The test apparatus and model combustor are shown in **Figure 1** where all dimensions are in mm. The model combustor consists of the air and fuel inlet section, combustion chamber and contracted exhaust section. Fuel entered the combustion chamber through the centre of the bluff body, while air flowed into the chamber around a disc flame‐holder. The combustor was mounted on a three‐axis traversing unit with a resolution of ±100 µm. Fuel was commercial grade propane, and air was from a dry air supply. Both air and fuel flow rates were regulated by Sierra Side‐Trak mass‐flow controllers with 2% accuracy of the full scale (100 l/min for fuel and 2550 l/min for air).

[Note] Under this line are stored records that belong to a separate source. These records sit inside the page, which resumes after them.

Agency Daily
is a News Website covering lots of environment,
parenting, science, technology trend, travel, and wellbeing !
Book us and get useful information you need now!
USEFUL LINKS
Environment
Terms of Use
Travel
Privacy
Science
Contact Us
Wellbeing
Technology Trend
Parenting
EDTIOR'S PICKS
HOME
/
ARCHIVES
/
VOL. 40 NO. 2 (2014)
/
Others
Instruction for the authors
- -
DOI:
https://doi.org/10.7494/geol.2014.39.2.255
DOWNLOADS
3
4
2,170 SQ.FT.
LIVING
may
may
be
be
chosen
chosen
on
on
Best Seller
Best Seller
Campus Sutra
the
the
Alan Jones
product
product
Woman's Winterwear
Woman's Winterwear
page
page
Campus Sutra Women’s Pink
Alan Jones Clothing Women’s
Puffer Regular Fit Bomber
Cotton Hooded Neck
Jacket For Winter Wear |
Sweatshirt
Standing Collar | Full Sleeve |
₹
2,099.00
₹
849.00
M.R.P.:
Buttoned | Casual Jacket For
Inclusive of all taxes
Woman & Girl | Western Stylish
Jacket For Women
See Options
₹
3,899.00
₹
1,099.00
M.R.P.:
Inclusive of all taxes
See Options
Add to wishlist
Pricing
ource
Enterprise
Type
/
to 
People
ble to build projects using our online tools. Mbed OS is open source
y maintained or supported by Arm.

A 25.4‐mm thick fibre blanket of Al_{2}O_{3} was wrapped around the combustion chamber in order to reduce the heat losses through the combustor walls. The optical and physical access to the combustion chamber was through four windows. The viewing area of the windows measured 17 mm in width, 342 mm in length and 44–388 mm from the disk flame‐holder in the axial direction. Interchangeable sets of stainless steel and fused silica windows were used, the former for physical probing with gas sampling probes, radiometers and thermocouples, and the latter for optical probing with a laser Doppler anemometer (LDA).

Both two‐ and three‐component LDA systems operating in a back‐scattering mode were used to measure flow velocities. The restricted optical access in the lower section of the combustion chamber forced the use of a single fibre head to measure axial and tangential velocities, and a complete three‐component LDA system was applied in the upper section of the chamber. An uncoated 250‐µm diameter, type ‘S’ thermocouple held by a twin‐bore ceramic tube was used to measure gas temperatures in the flow field. The wall temperatures were measured by the thermocouples embedded in and flush with the wall. Gas sample was obtained by a sampling probe and the species were measured using a Varian model 3400 gas chromatograph. The measured major species were CO, CO_{2}, H_{2}O and C_{3}H_{8}. In addition, minor species fractions, such as CH_{4} and C_{2}H_{2}, were also obtained. NO_{x} and NO were collected through the same probe but analysed using a Scintrix NO_{x} analyser.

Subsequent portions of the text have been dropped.